# taz.de -- Parlamentswahlen in Italien: Italien droht politische Lähmung
> Das Mitte-Links-Bündnis gewinnt die Wahl zum italienischen
> Abgeordnetenhaus. Im Senat hat jedoch Berlusconis Mitte-Rechts-Bündnis
> mehr Mandate.
IMG Bild: Um Gesetz durchzubringen fehlt die Mehrheit in beiden Häusern Italiens.
ROM afp | Italien droht nach den Parlamentswahlen eine politische Blockade.
Nach einem regelrechten Wahlkrimi lag amtlichen Angaben vom Dienstagmorgen
zufolge das Mitte-Links-Bündnis von Spitzenkandidat Pier Luigi Bersani mit
29,54 Prozent der Stimmen knapp im Abgeordnetenhaus vor der Allianz des
früheren Regierungschefs Silvio Berlusconi mit 29,18 Prozent. Da es im
Senat aber keine klare Mehrheit gab, droht nun eine politische Lähmung des
Eurolandes.
Das Land befinde sich in einer „sehr heiklen Lage“, sagte Bersani in einer
ersten Reaktion noch auf vorläufige Ergebnisse am Montagabend, bei denen
sich die Pattsituation bereits abgezeichnet hatte.
„Wir werden die Verantwortung, die diese Wahlen uns gegeben haben, im
Interesse Italiens meistern“, fuhr er fort.
Da nach italienischem Wahlrecht das stärkste Parteienbündnis automatisch
die absolute Mehrheit im Abgeordnetenhaus zugesprochen bekommt, kommt die
Linke nach Angaben des Innenministeriums auf 340 der insgesamt 630 Sitze.
Auf Berlusconis Allianz entfallen 124 Mandate, an die Bewegung Fünf Sterne
des Komikers und Bloggers Beppe Grillo, die mit 25,55 Prozent überraschend
stark abgeschnitten hatte, gehen 108 Sitze. Die Bürgerwahl des scheidenden
Regierungschefs Mario Monti erzielte im Abgeordnetenhaus 10,56 Prozent der
Stimmen und kommt auf 45 Sitze.
Indes ist völlig unklar, wie eine Regierung aussehen könnte, denn ein
stabiles Kabinett muss in beiden Kammern eine Mehrheit haben, um Gesetze
durchbringen zu können.
Im Senat erreichte allerdings keine Kraft die nötige Mehrheit von 158
Sitzen, auch eine Koalition von Bersani und Monti würde nicht reichen.
Bersani wäre daher theoretisch auf die Unterstützung von Grillo oder
Berlusconi angewiesen, beides ist aber unwahrscheinlich.

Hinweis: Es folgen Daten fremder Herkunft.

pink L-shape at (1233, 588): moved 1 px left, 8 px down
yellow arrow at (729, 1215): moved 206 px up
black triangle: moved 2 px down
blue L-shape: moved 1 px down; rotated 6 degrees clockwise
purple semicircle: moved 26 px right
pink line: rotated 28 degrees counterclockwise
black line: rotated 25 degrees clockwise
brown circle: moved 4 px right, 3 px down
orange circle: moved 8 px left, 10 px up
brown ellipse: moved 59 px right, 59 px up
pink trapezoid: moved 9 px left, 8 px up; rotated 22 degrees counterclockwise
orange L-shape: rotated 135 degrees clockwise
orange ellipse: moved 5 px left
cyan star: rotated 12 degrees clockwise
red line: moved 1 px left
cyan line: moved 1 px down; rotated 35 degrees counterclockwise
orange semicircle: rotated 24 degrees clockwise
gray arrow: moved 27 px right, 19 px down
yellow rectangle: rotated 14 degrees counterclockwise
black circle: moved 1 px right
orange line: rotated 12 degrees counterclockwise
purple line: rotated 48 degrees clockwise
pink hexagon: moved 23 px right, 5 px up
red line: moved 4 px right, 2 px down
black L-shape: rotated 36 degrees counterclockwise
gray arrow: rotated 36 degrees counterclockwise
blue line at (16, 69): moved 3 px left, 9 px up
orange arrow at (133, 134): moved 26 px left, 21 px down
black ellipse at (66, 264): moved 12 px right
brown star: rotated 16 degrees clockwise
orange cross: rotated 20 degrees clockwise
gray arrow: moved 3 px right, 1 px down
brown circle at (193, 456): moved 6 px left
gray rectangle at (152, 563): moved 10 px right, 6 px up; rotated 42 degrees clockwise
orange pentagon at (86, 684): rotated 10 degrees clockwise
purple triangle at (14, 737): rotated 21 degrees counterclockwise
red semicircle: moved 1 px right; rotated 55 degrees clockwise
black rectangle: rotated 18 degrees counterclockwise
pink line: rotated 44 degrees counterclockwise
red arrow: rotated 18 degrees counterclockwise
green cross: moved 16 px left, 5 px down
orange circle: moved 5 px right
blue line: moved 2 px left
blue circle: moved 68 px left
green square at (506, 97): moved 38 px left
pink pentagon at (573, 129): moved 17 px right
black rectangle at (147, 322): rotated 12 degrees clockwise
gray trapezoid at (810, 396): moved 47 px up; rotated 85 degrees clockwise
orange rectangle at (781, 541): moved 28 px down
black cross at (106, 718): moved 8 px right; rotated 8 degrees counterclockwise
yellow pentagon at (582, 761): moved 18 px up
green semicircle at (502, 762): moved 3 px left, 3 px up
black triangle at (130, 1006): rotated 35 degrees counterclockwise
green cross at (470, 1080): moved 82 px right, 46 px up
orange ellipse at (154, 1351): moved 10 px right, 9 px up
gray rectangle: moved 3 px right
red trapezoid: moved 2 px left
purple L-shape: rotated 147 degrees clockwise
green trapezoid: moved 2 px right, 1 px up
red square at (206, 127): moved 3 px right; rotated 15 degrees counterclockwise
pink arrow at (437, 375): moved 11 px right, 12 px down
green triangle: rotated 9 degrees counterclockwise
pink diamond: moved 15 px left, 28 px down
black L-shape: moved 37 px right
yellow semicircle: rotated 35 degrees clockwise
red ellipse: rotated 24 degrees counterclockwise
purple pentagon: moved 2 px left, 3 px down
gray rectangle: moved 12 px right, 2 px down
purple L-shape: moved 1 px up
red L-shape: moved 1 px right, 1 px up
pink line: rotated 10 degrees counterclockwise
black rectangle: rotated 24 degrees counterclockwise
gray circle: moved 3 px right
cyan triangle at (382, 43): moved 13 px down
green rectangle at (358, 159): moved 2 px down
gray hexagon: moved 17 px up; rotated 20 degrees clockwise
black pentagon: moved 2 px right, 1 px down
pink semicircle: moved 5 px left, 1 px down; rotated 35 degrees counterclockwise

Mehrere Politiker der Sozialdemokraten sowie Kommentatoren der Medien
brachten bereits mögliche vorgezogene Neuwahlen ins Spiel - mit einem
geänderten Wahlgesetz.
## Sitzverteilung im Senat
Dem Innenministerium zufolge kam die Linke im Senat auf 113 Sitze,
Berlusconis Mitte-Rechts-Bündnis erreichte demnach 116 Mandate. Grillos
Bewegung kam auf 54 Mandate und Montis Wahlbündnis auf 18 Sitze.
Im Senat wird die Verteilung der Sitze nach der jeweiligen Mehrheit in den
einzelnen Regionen entschieden. In beiden Kammern lag die Wahlbeteiligung
bei jeweils rund 75 Prozent.
Grillo, dessen populistische Bewegung der Überraschungssieger der Wahlen
vom Sonntag und Montag war, sprach von einem "fantastischen" Ergebnis. Auf
seiner Internetseite sagte er den traditionellen Politikern voraus, dass
sie nur noch „wenige Monate überstehen“ werden.
## Monti ist zufrieden
Monti sagte, er sei mit dem Ergebnis seiner Bürgerwahl, die sich erst vor
zwei Monaten gegründet hatte, „sehr zufrieden“. Er rief die künftige
Regierung auf, die von den Italienern „bereits erbrachten Opfer“ nicht aufs
Spiel zu setzen.
Die Wahlen waren auch in den anderen EU-Staaten mit Spannung verfolgt
worden. Brüssel sowie die Finanzmärkte befürchteten, dass bei einem
Wahlsieg Berlusconis die Schuldenkrise wieder aufflammen könnte.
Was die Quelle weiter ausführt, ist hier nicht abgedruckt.